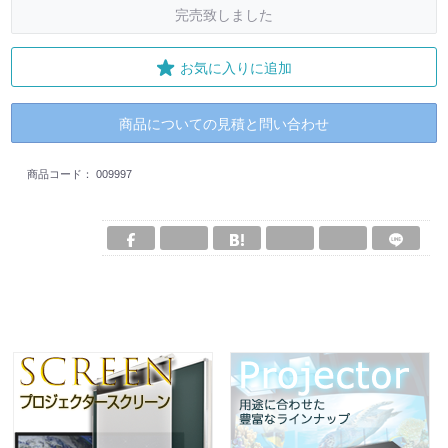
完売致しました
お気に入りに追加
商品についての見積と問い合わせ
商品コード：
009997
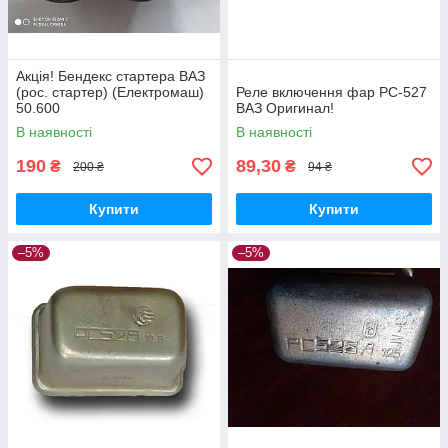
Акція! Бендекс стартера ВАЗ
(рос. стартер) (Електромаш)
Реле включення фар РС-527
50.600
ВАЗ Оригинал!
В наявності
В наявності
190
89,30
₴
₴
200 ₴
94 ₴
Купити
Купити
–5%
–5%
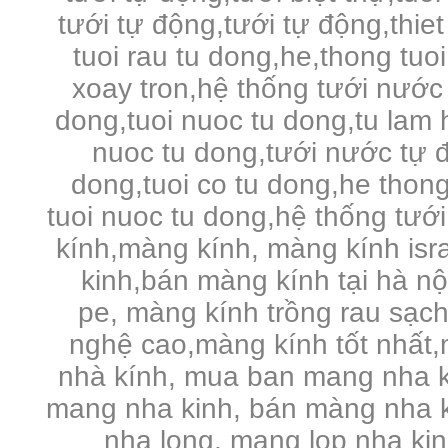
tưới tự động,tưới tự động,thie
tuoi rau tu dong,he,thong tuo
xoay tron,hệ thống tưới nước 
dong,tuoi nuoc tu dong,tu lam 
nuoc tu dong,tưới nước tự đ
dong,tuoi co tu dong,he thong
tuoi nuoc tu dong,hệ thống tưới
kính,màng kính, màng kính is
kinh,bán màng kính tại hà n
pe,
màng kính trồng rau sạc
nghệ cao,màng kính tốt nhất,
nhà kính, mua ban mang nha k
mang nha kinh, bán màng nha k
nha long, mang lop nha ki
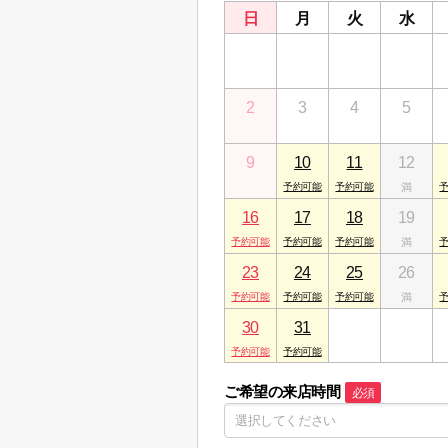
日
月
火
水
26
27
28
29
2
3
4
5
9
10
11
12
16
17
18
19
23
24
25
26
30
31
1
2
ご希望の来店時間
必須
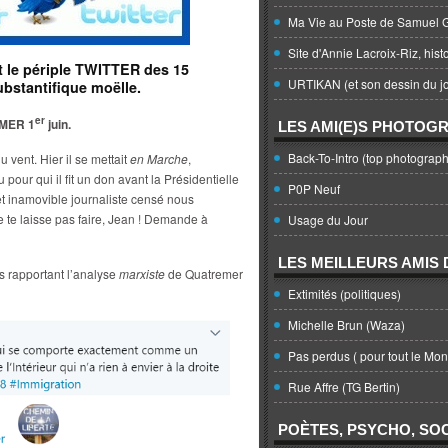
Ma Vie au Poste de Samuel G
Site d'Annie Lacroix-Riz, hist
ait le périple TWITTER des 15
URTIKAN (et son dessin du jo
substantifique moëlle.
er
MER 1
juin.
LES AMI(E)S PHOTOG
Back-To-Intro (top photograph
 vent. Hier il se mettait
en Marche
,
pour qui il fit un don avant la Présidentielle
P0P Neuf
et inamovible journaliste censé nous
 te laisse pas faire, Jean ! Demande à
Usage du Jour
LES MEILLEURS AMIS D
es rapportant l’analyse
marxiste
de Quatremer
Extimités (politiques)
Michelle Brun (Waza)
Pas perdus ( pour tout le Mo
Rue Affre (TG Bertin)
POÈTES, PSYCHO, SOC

■ ■ ■ ■ ■

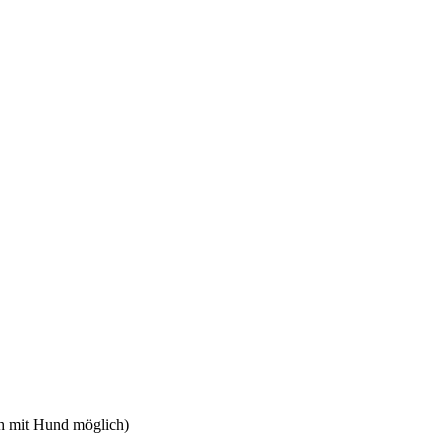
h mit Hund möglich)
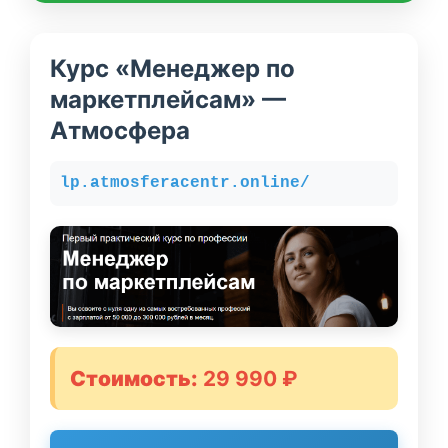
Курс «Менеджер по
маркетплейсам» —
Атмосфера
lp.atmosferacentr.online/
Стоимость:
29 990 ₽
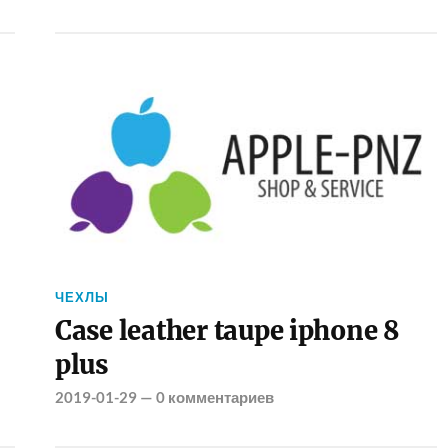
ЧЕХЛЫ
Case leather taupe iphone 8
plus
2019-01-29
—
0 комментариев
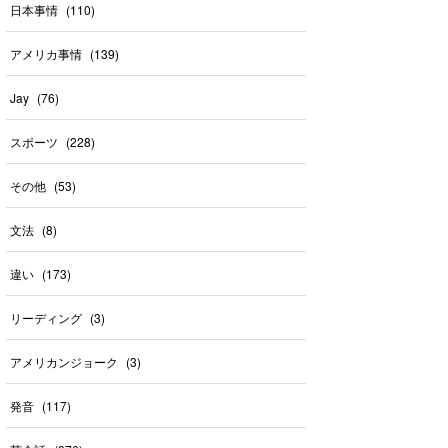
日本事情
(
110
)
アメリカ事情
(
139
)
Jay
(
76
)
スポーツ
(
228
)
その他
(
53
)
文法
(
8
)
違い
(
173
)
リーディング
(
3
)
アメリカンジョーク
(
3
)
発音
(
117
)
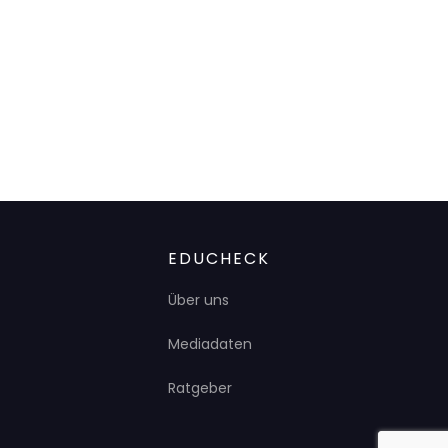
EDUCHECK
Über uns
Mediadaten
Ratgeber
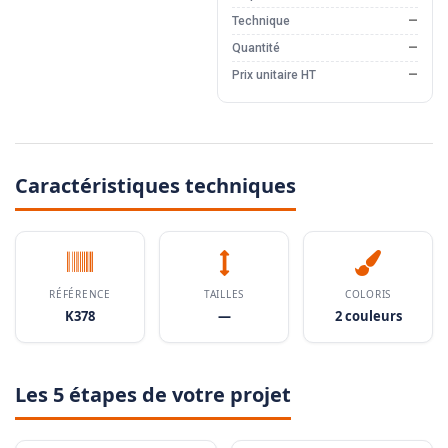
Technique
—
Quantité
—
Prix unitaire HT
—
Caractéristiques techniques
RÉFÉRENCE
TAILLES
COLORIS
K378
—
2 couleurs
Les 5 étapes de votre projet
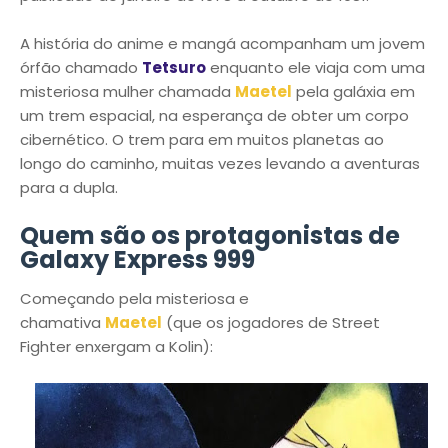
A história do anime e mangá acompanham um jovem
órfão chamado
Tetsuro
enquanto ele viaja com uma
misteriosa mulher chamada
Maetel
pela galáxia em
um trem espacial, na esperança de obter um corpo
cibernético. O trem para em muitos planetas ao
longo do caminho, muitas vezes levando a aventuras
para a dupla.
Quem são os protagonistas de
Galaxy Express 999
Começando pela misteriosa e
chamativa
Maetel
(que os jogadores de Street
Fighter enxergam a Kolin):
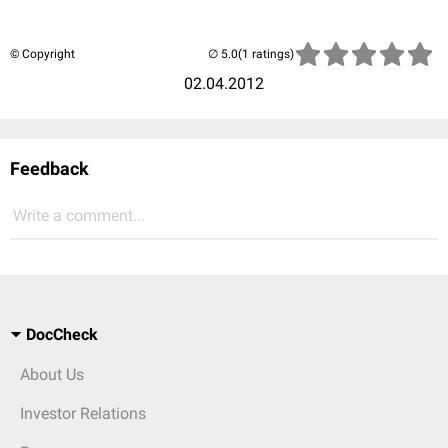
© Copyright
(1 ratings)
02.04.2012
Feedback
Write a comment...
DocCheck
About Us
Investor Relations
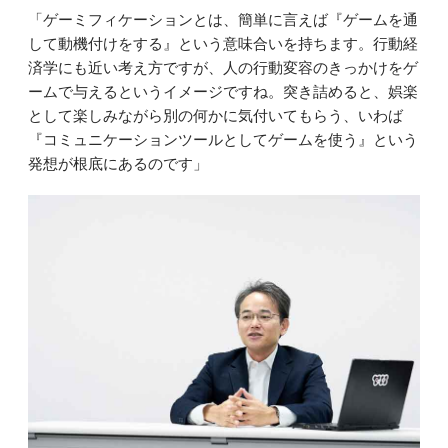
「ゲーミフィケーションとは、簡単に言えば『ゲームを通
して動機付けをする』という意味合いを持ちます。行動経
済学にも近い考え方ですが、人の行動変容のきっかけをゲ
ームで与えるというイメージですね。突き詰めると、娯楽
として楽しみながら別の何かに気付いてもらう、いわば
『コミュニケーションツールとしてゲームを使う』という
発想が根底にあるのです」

■ ■ ■ ■ ■

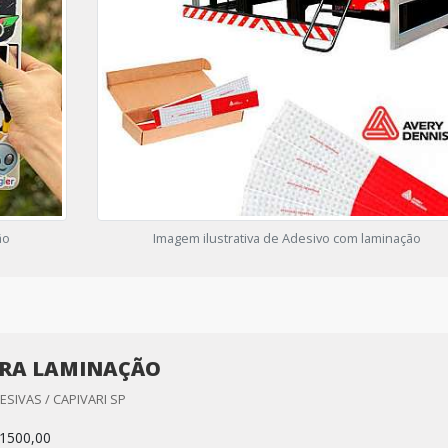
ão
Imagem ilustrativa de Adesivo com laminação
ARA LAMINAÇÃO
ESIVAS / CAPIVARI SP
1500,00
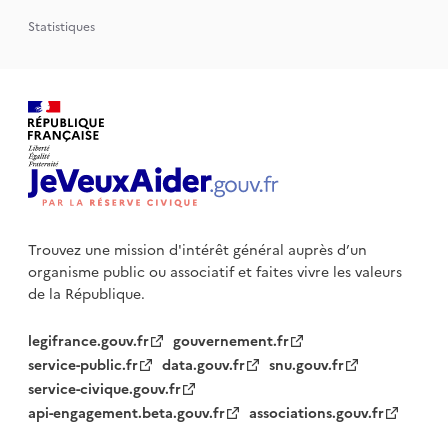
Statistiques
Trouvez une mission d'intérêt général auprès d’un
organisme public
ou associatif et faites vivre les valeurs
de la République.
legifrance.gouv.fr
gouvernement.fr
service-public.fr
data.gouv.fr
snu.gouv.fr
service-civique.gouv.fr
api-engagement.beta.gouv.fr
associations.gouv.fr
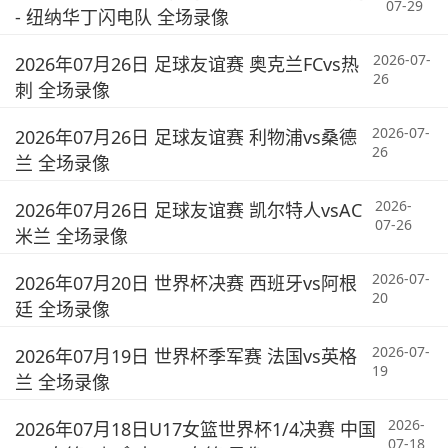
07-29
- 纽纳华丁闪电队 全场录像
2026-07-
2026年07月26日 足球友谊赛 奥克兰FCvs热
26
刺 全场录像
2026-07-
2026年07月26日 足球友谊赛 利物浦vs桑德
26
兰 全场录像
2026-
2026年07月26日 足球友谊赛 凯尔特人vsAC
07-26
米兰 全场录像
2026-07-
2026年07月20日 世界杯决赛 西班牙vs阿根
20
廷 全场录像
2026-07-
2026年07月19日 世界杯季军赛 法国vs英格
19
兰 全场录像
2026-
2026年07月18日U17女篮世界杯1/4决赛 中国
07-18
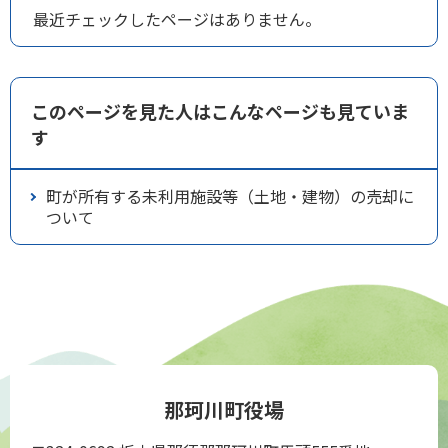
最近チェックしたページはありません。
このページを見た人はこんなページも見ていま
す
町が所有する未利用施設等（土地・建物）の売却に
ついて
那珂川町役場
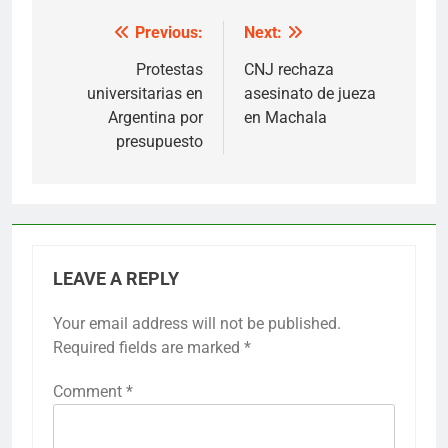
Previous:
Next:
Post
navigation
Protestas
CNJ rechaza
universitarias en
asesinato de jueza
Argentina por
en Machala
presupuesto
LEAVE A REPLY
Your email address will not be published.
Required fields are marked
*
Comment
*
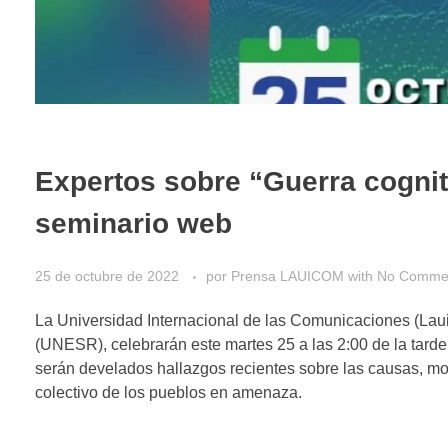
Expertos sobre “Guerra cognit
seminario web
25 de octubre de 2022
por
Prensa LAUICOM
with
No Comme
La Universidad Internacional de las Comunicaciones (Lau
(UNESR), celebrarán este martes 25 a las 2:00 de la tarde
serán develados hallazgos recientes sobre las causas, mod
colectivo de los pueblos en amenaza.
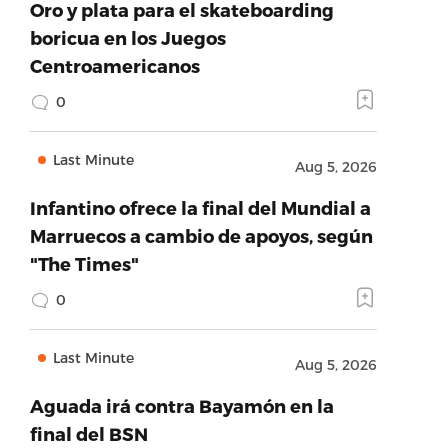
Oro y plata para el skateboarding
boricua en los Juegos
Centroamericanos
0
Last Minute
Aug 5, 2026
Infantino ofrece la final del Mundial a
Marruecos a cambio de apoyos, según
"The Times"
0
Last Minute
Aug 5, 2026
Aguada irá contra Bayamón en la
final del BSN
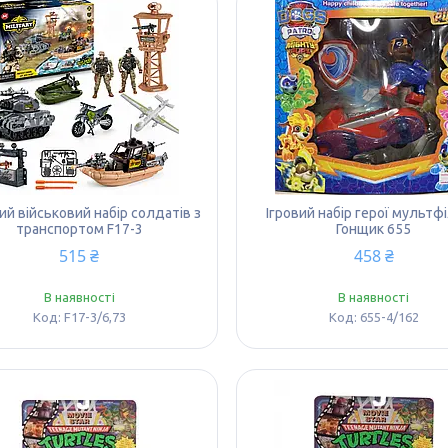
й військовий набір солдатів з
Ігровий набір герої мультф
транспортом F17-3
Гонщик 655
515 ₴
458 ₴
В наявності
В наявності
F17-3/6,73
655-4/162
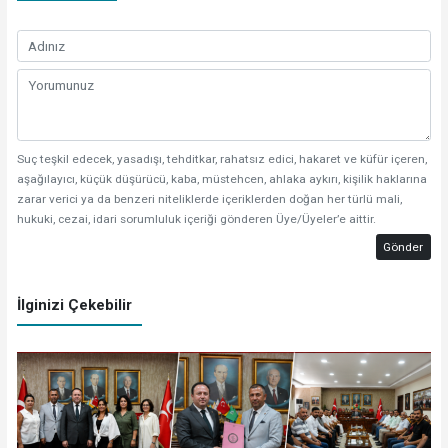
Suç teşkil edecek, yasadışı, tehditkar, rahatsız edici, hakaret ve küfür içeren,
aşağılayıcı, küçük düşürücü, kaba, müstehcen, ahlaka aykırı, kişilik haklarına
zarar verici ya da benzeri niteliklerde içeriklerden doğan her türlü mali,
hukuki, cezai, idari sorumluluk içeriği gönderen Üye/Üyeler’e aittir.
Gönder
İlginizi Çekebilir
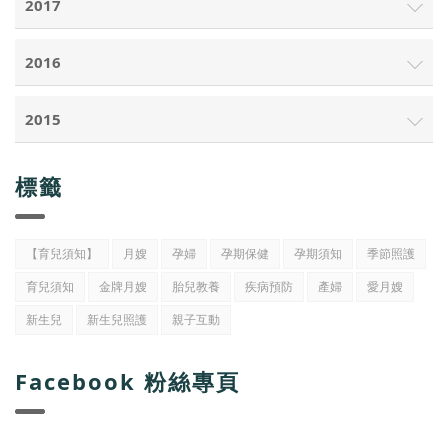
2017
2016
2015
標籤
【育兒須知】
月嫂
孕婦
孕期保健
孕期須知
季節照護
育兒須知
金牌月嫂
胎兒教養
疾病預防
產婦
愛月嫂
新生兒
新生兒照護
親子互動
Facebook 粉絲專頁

■ ■ ■ ■ ■

● WORK INSTRUCTION: From the listing above, copy every line that holds the string "public".

● ANSWER FOR THIS EXERCISE:
organisme public
service-public.fr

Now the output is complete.